Together, these results are consistent with a model wherein modulating CAR signaling strength can tune the antigen density threshold for CAR T-cell reactivity. Modifications that enhance signaling strength result in a lower antigen density threshold for CAR reactivity, whereas alterations that diminish the signaling strength increase the antigen density threshold for CAR T-cell reactivity. These results further demonstrate that augmentation of signal strength in 4-1BB containing CARs endows them with a near-equivalent capacity to recognize antigen-low targets compared with CD28-containing CARs, while retaining the hallmark property of increased persistence compared with CD28 CARs (3–7, 45).
The CD28 H/T Domain Confers Enhanced Reactivity against Low-Antigen-Density Targets
The CD19 CAR constructs contained in axicabtagene ciloleucel and tisagenlecleucel differ in their costimulatory domains, but they also differ in the hinge and transmembrane regions that link the extracellular scFv to the intracellular signaling endodomains. The CAR construct in axicabtagene ciloleucel contains an H/T from CD28, which is continuous with the costimulatory molecule, whereas tisagenlecleucel contains a CD8 H/T. These regions are nearly identical in size (70 amino acids for CD8 and 67 amino acids for CD28). Given our finding that substitution of a CD8 H/T region for the CD28 H/T reduces CD19-CD28ζ CAR T-cell activity at low antigen density, we hypothesized that incorporation of a CD28 H/T would enhance the efficacy of a CD19-4-1BBζ CAR (Fig. 5A; Supplementary Fig. S3A–S3C). Indeed, CD19-4-1BBζ CARs that incorporated a CD28 H/T (CD19-CD28H/T-4-1BBζ CAR) demonstrated superior killing of CD19-low leukemia cells compared with those incorporating a CD8 H/T (Fig. 5B), and cytokine production of CD28 H/T containing CD19-4-1BBζ CARs approached that seen with CD19-CD28ζ CARs (Fig. 5C), especially at low CD19 antigen densities. This increased activity translated in vivo, with the CD19-CD28H/T-4-1BBζ CAR outperforming the CD19-4-1BBζ CAR against CD19-low leukemia, performing similarly to the CD19-CD28ζ CAR (Fig. 5D and E). Furthermore, although the CD19-4-1BBζ CAR failed to control tumors in a NALM6 CD19 wild-type stress test model (46), the CD19-CD28H/T-4-1BBζ CAR demonstrated clear antitumor activity, similar to the CD19-CD28ζ CAR (Fig. 5F and G). Importantly, the CD19-CD28H/T-4-1BBζ CAR also demonstrated superior in vivo persistence in both the spleen and bone marrow compared with CD19-CD28ζ CARs, and similar in vivo persistence to CD19-4-1BBζ CARs (Fig. 5H and I; Supplementary Fig. S7A–S7D) in a standard NALM6 model at curative doses. No major differences in CAR T-cell exhaustion marker expression were observed between any of the constructs when cells were obtained from in vivo experiments (Supplementary Fig. S7E and S7F).

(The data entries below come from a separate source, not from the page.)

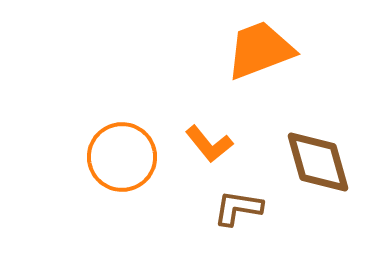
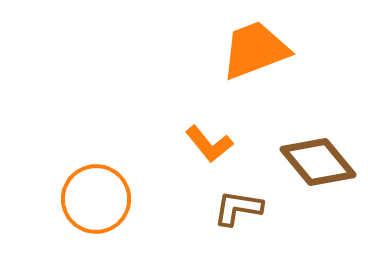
orange trapezoid: moved 5 px left
orange circle: moved 26 px left, 42 px down
brown diamond: rotated 24 degrees counterclockwise
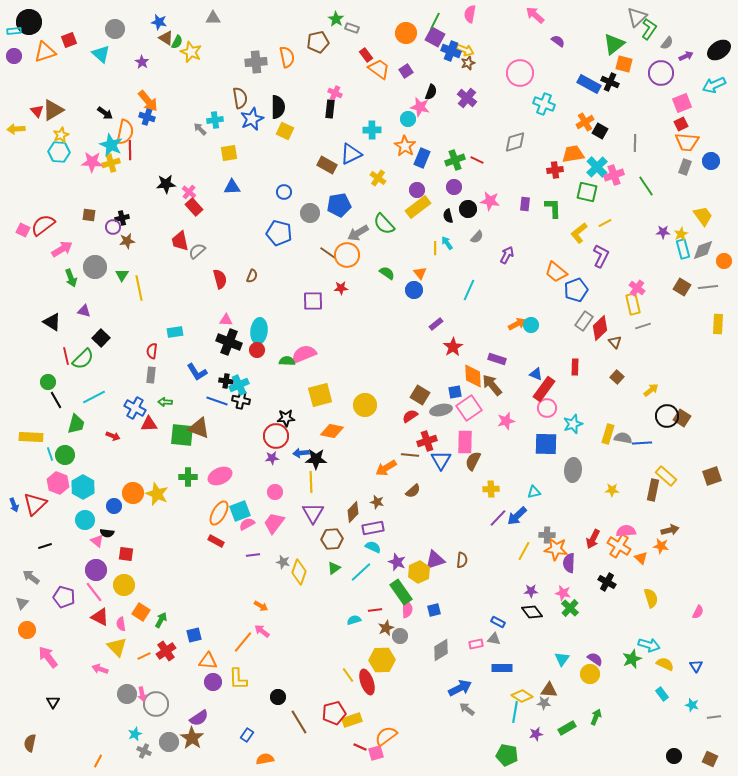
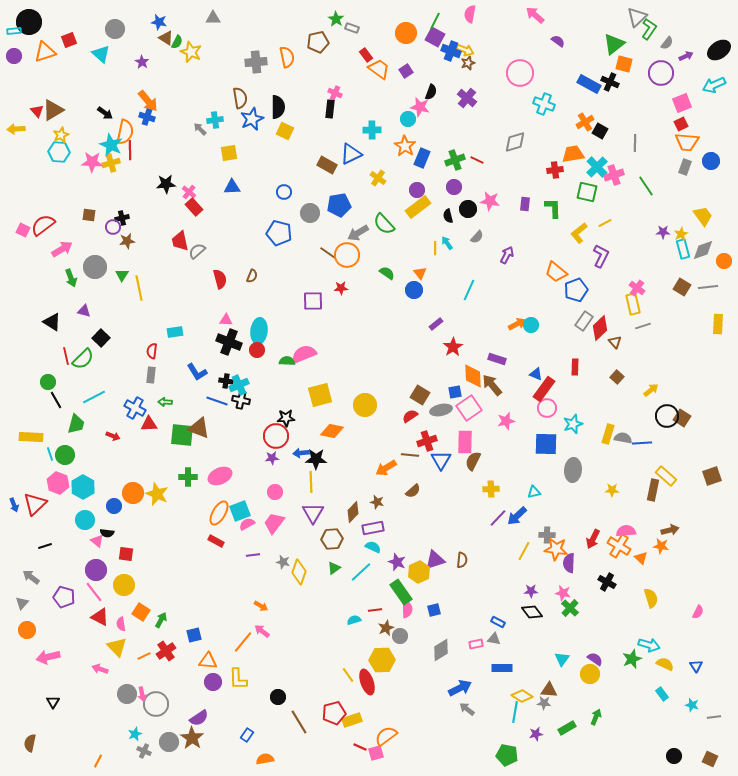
pink arrow at (48, 657): rotated 65 degrees counterclockwise
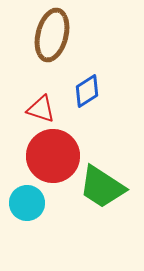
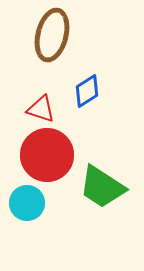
red circle: moved 6 px left, 1 px up
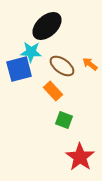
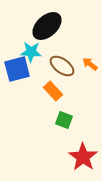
blue square: moved 2 px left
red star: moved 3 px right
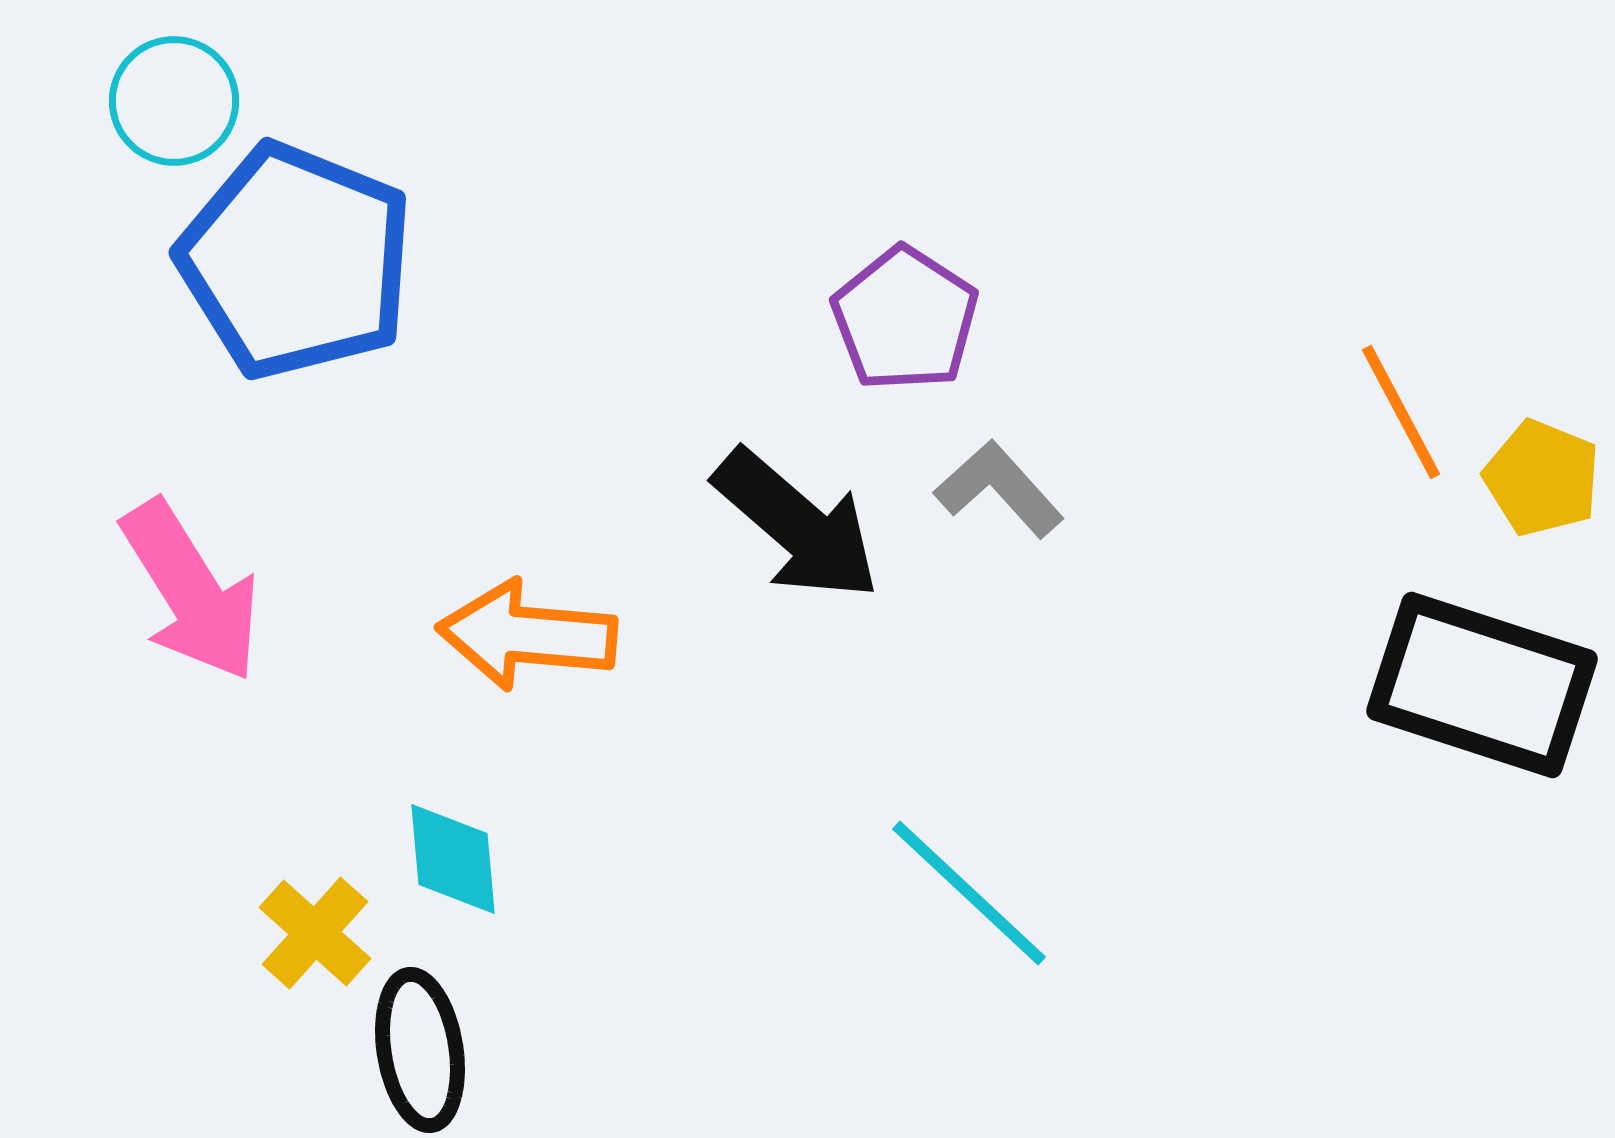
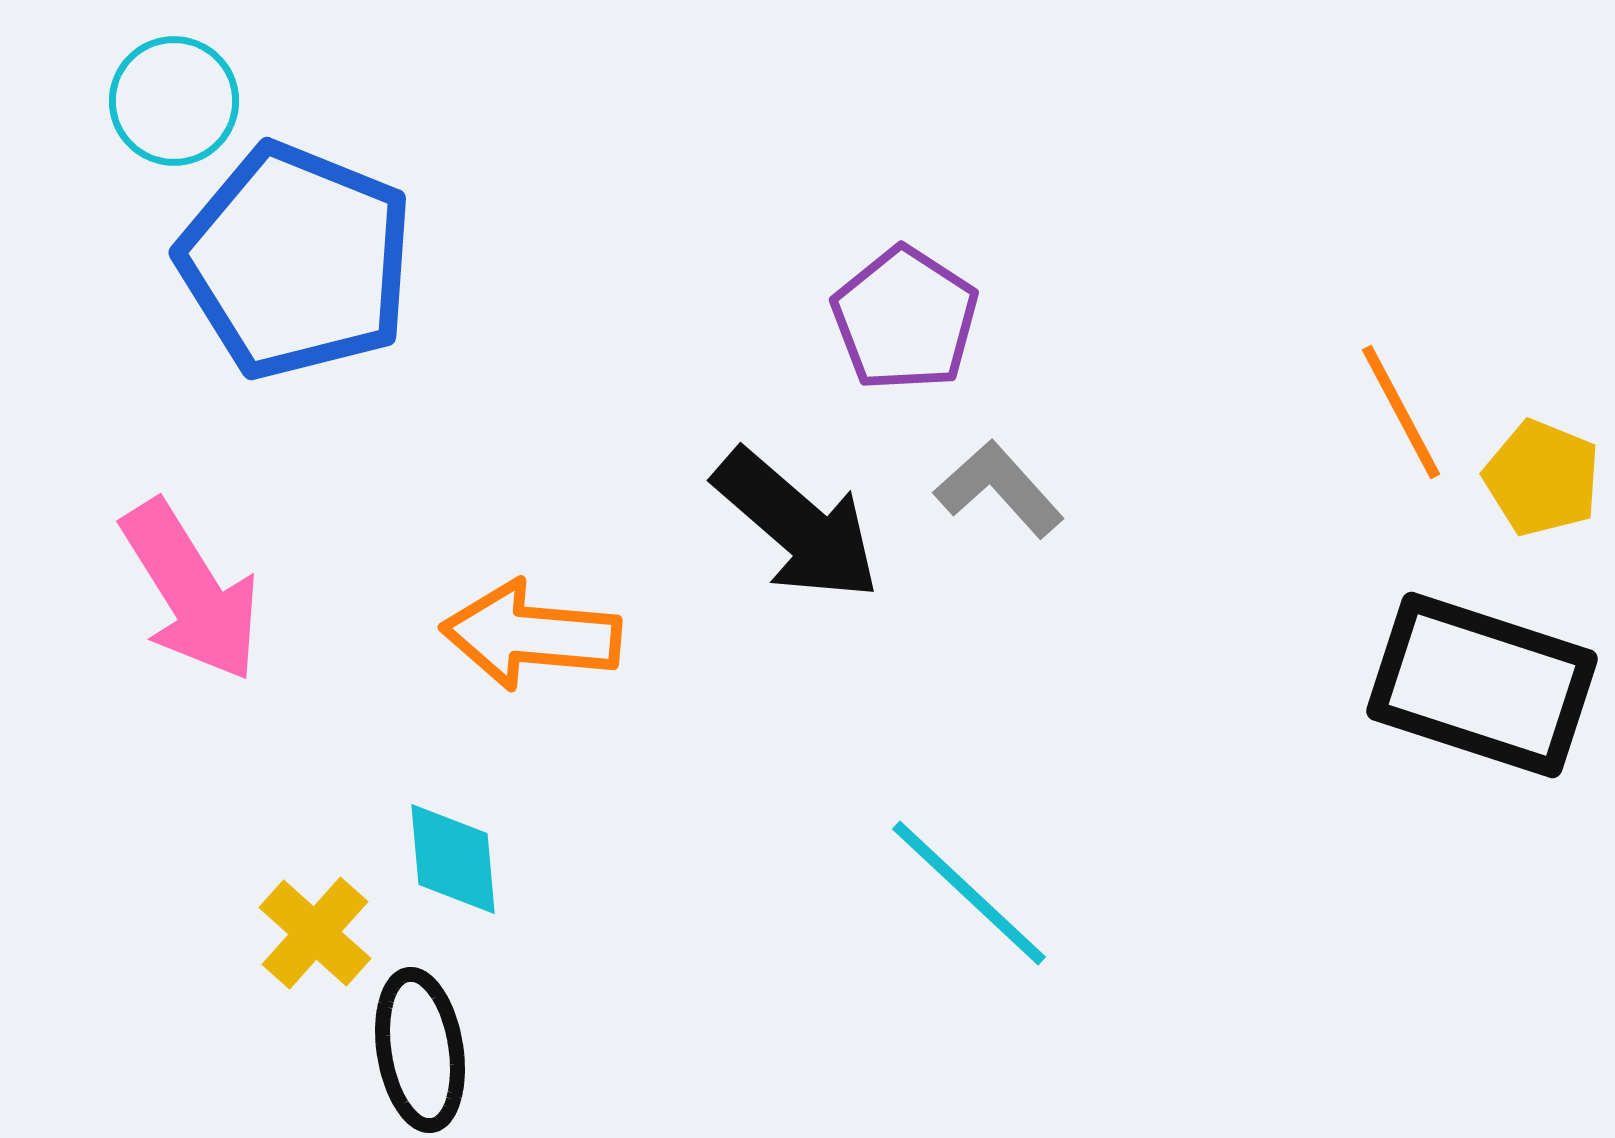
orange arrow: moved 4 px right
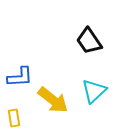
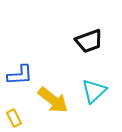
black trapezoid: rotated 76 degrees counterclockwise
blue L-shape: moved 2 px up
yellow rectangle: rotated 18 degrees counterclockwise
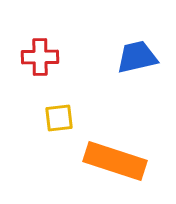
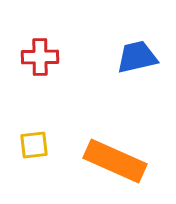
yellow square: moved 25 px left, 27 px down
orange rectangle: rotated 6 degrees clockwise
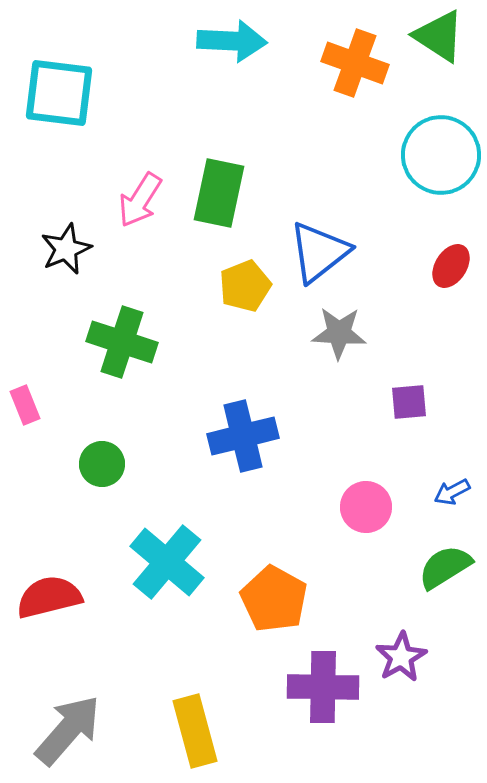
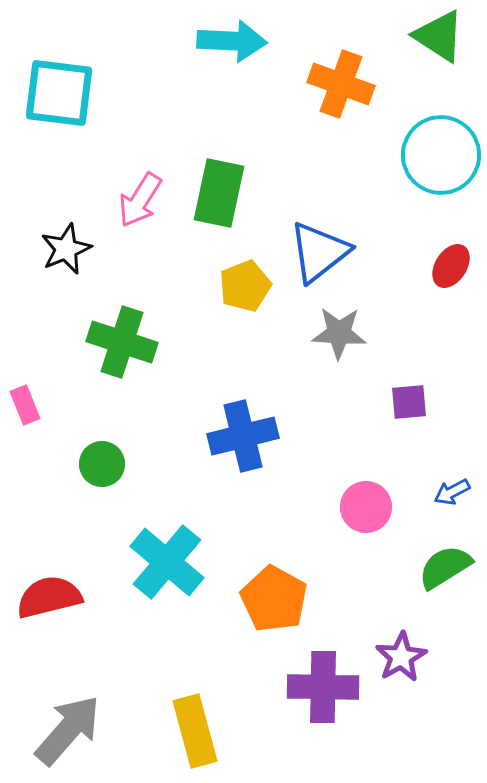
orange cross: moved 14 px left, 21 px down
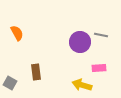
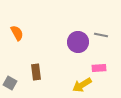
purple circle: moved 2 px left
yellow arrow: rotated 48 degrees counterclockwise
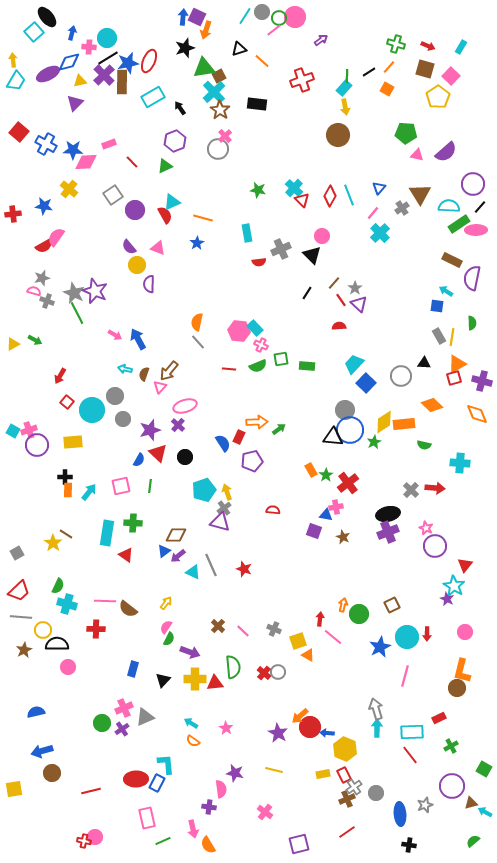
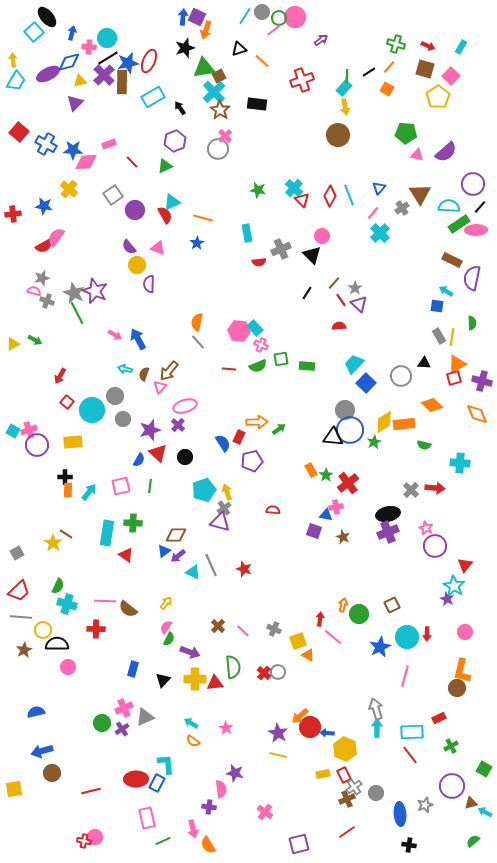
yellow line at (274, 770): moved 4 px right, 15 px up
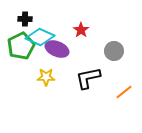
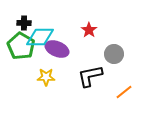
black cross: moved 1 px left, 4 px down
red star: moved 8 px right
cyan diamond: rotated 24 degrees counterclockwise
green pentagon: rotated 16 degrees counterclockwise
gray circle: moved 3 px down
black L-shape: moved 2 px right, 2 px up
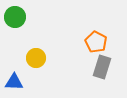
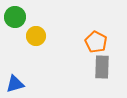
yellow circle: moved 22 px up
gray rectangle: rotated 15 degrees counterclockwise
blue triangle: moved 1 px right, 2 px down; rotated 18 degrees counterclockwise
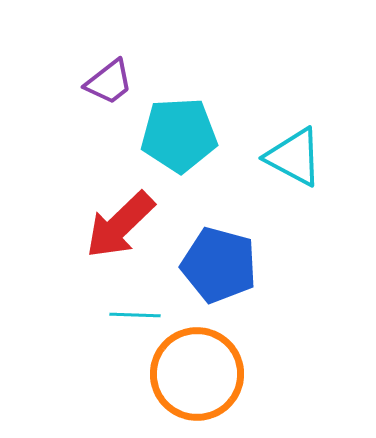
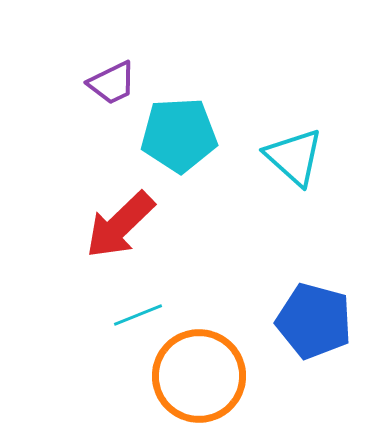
purple trapezoid: moved 3 px right, 1 px down; rotated 12 degrees clockwise
cyan triangle: rotated 14 degrees clockwise
blue pentagon: moved 95 px right, 56 px down
cyan line: moved 3 px right; rotated 24 degrees counterclockwise
orange circle: moved 2 px right, 2 px down
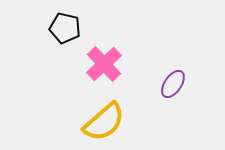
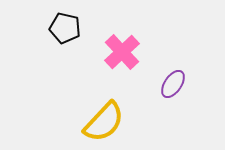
pink cross: moved 18 px right, 12 px up
yellow semicircle: rotated 6 degrees counterclockwise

Given the profound increase in efficacy gained by modifying the H/T region while maintaining the 4-1BB costimulatory molecule, we wondered whether the CD28 H/T domain could rescue CAR function even in the absence of a costimulatory domain. Previous studies of first-generation CAR T cells containing only a CD3ζ domain primarily used a CD8 H/T domain (47) or hybrids of an IgG hinge or spacer with a CD4 or CD3 transmembrane domain (36, 37, 48–50). Previously published comparisons between first- and second-generation CARs were often confounded by different hinge and/or transmembrane domains employed in the constructs (51–54). We compared a first-generation CAR with either a CD28 or CD8 H/T domain (Fig. 6A; Supplementary Fig. S6D and S6H) and found that the CD28 H/T domain conferred reactivity against low-antigen-density and higher levels of cytokine production in response to all antigen densities (Fig. 6B–C). In fact, the first-generation CD19-CD28H/T-ζ CAR compared favorably with second-generation constructs, generating as much IL2 as a traditional CD19-4-1BBζ construct against CD19-high lines (Fig. 6C).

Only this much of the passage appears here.